─── Data to use

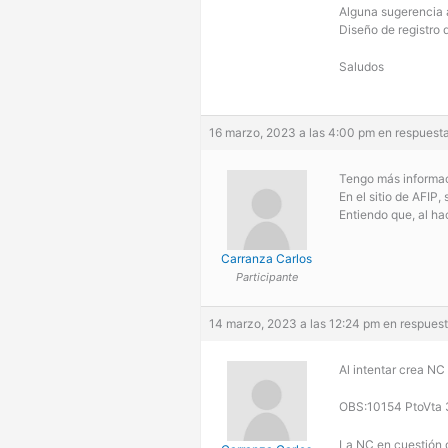
Alguna sugerencia a
Diseño de registro 
Saludos
16 marzo, 2023 a las 4:00 pm
en respuest
Tengo más informac
En el sitio de AFI
Entiendo que, al ha
Carranza Carlos
Participante
14 marzo, 2023 a las 12:24 pm
en respuest
Al intentar crea NC
OBS:10154 PtoVta 3
La NC en cuestión 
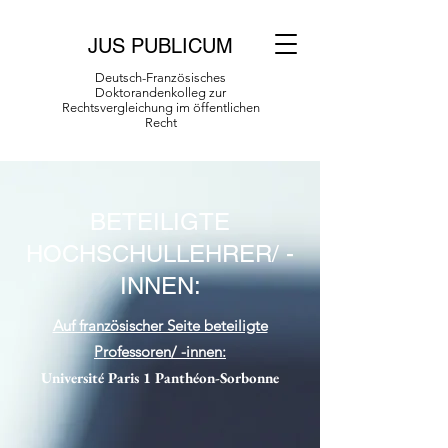
JUS PUBLICUM
Deutsch-Französisches
Doktorandenkolleg zur
Rechtsvergleichung im öffentlichen
Recht
BETEILIGTE
HOCHSCHULLEHRER/ -
INNEN:
Auf französischer Seite beteiligte
Professoren/ -innen:
Université Paris 1 Panthéon-Sorbonne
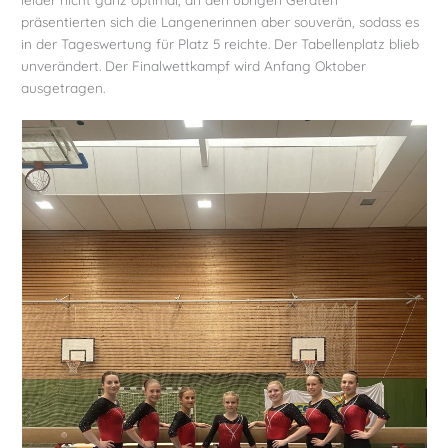
präsentierten sich die Langenerinnen aber souverän, sodass es
in der Tageswertung für Platz 5 reichte. Der Tabellenplatz blieb
unverändert. Der Finalwettkampf wird Anfang Oktober
ausgetragen.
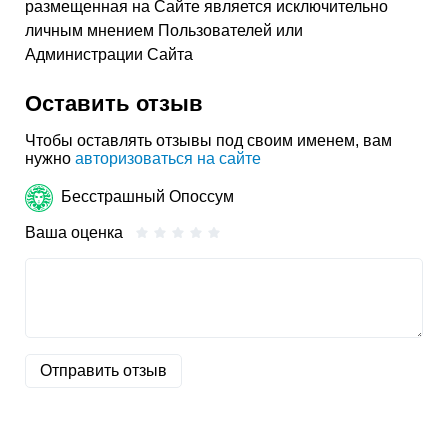
размещенная на Сайте является исключительно
личным мнением Пользователей или
Администрации Сайта
Оставить отзыв
Чтобы оставлять отзывы под своим именем, вам
нужно
авторизоваться на сайте
Бесстрашный Опоссум
Ваша оценка
Отправить отзыв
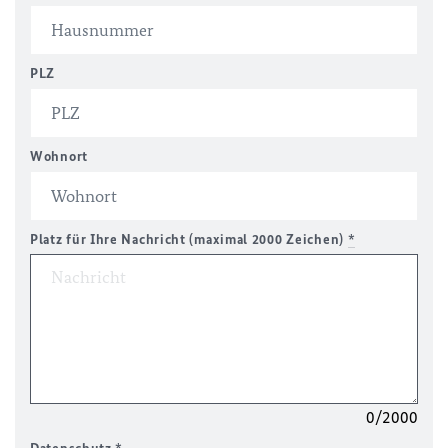
PLZ
Wohnort
Platz für Ihre Nachricht (maximal 2000 Zeichen)
*
0/2000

──────

* Assignment
From the data above, copy out every line with the string "marzo" in it.

* Expected answer
16 marzo, 2023 a las 4:00 pm
14 marzo, 2023 a las 12:24 pm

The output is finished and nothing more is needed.